Step 9. Ask for an interview
This is a bold move that will make a lot of people uncomfortable, job-seekers and recruiters alike. The entire purpose of going to a career fair is to get an interview. Why leave it up to chance and wait for them to give you a call back? Take it into your own hands and request an interview. At this point you've spent some time with the recruiter and developed a rapport with them, and if things seem to be going well, you have good reason to request an interview. If they don't give you a firm answer after you've made your request, ask what it would take to get an interview with the organization. If you are bold enough to downright ask for an interview, recruiters will have no choice but to respect you. If the recruiter continues to avoid the request, no worries, you've done what you come to do, and that's to stand out from the crowd. Not many people are bodacious enough to ask for an interview at a job fair, and this alone will make you one of the most memorable candidates at the event.
After the fair
Step 10. Follow-up
After you've made a positive first impression, asked great questions, and capped off the conversation by asking for an interview, you would have likely solidified yourself as one of the most memorable job-seekers at a career fair, ever. Your follow-up is the icing on the cake and can seal the deal. How and when you follow-up is extremely important in securing the interview. You should follow-up as soon as possible. Each recruiter should have an email from you before they leave the fair. They will be thoroughly impressed when they pick up their phone after the fair and see an email from you, someone who already stood out in their eyes. The email will confirm their impressions that you are one of the people they will invite for an interview. In your email, you should mention that you met at the career fair and that you are writing to reiterate your interest in a position, and to ask for an interview to further discuss your qualifications and fit for the role. Be sure to attach your resume for their review.

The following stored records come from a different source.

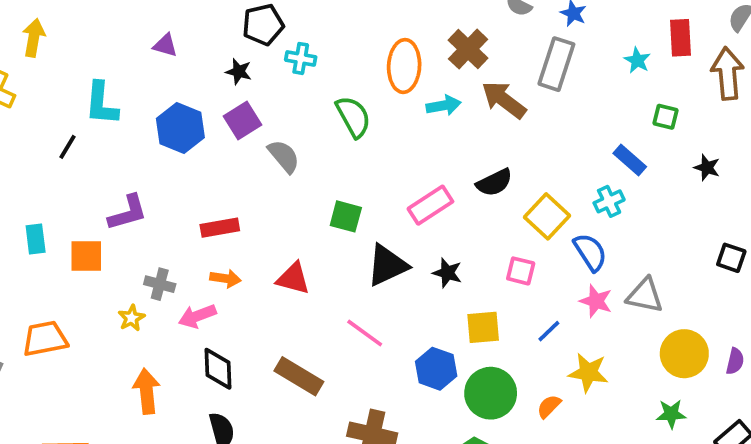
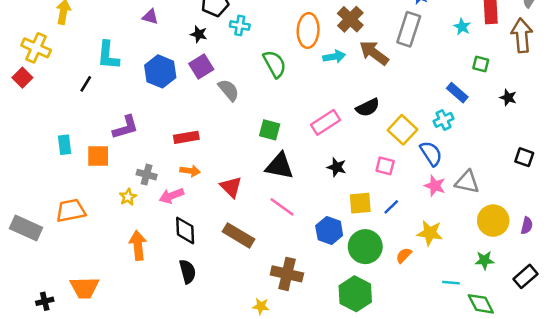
black triangle: (387, 265) -> (280, 166), moved, turned 36
red triangle: (293, 278) -> (231, 187), moved, turned 30
blue line: (549, 331) -> (391, 207), moved

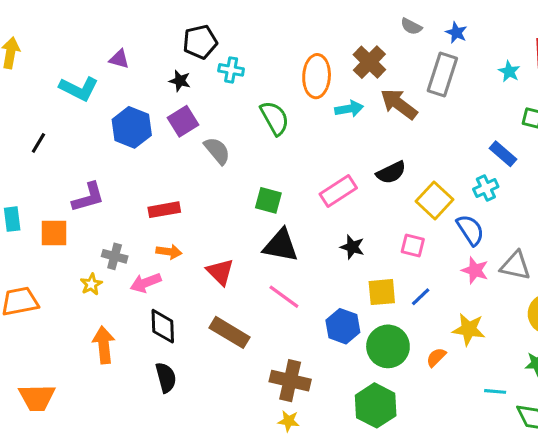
cyan L-shape: (108, 55) -> (79, 89), moved, turned -68
yellow star: (261, 306) -> (289, 421), moved

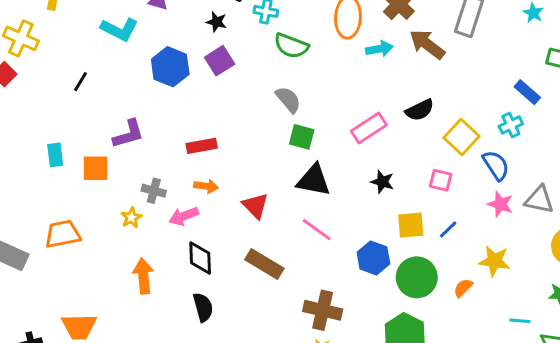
green semicircle: (275, 118) -> (291, 46), moved, turned 140
gray semicircle: (217, 151) -> (288, 100), moved

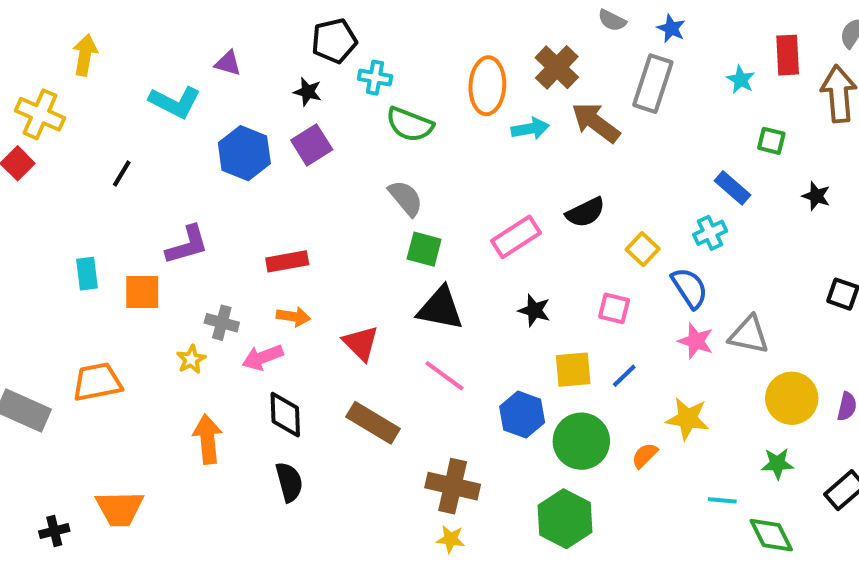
yellow square: (462, 137) -> (643, 249), size x0.7

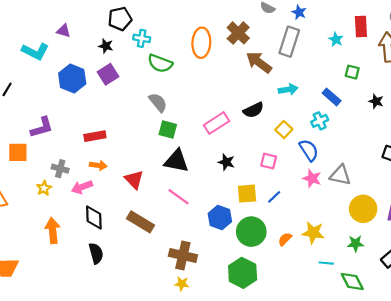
cyan arrow: (530, 129) -> (288, 89), moved
yellow star: (688, 419) -> (313, 233), moved

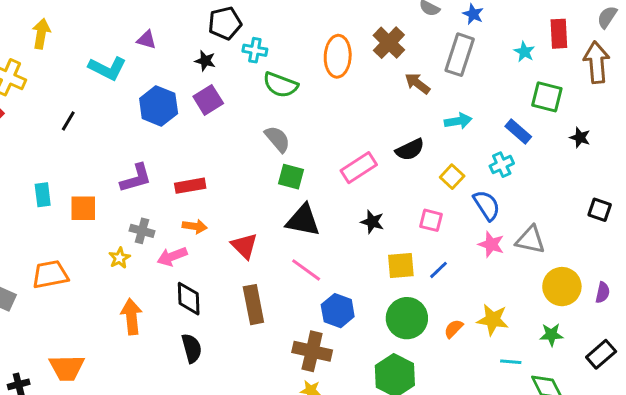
brown arrow: (259, 62) -> (417, 83), size x0.7
green square: (352, 72) -> (547, 97), size x1.5
purple L-shape: (42, 127) -> (136, 178), moved
blue hexagon: (220, 217) -> (338, 311), moved
brown rectangle: (141, 222) -> (253, 305), turned 48

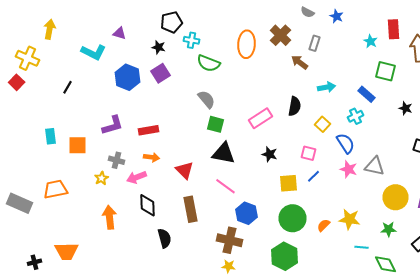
gray rectangle: (460, 55) -> (314, 43), moved, size x0.6
black star: (580, 138) -> (406, 108), moved
black semicircle: (410, 150) -> (294, 106), turned -54
blue line: (439, 270) -> (314, 176), moved
black semicircle: (192, 348) -> (164, 238), moved

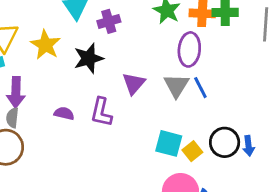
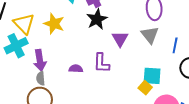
black star: (89, 58) -> (97, 19), moved
blue line: (200, 88) -> (175, 45), moved, turned 49
yellow square: (192, 151) -> (145, 88), moved

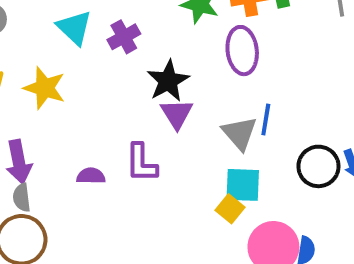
black star: (97, 19) -> (168, 81), moved
gray triangle: (150, 35) -> (240, 133), moved
blue line: (175, 45) -> (266, 120), moved

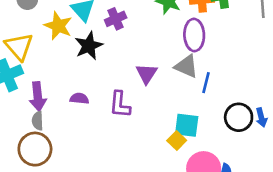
black star: (168, 81) -> (89, 46), moved
yellow star: (45, 88) -> (58, 26), moved
gray triangle: (240, 133) -> (186, 66), moved, turned -30
purple semicircle: (91, 176) -> (79, 98), moved

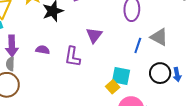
gray triangle: (186, 66) -> (159, 37), moved

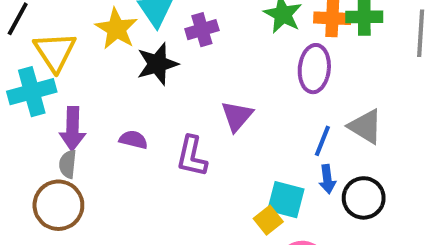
blue arrow: (177, 75) -> (327, 179), moved

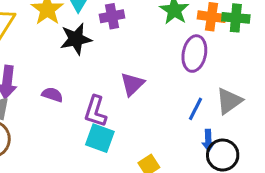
gray triangle: (365, 126) -> (229, 101), turned 48
blue arrow: (327, 179) -> (208, 140), moved
cyan square: (286, 200) -> (100, 138), moved

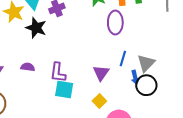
black star: (76, 39) -> (36, 28), turned -30
purple triangle: (132, 84) -> (101, 73), moved
gray triangle: (229, 101) -> (146, 63), moved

Recruiters encounter three types of job-seekers at career fairs: the bad, the good, and the great. The bad job-seekers are the ones who are memorable for all the wrong reasons and will never be called for an interview. The majority of job-seekers are good. They will probably do a decent job if they were hired, but they don’t stand out, there's nothing special about them. Then there are the greats. The great job-seekers usually follow these ten steps to some degree, and they are the ones who usually land the coveted interview.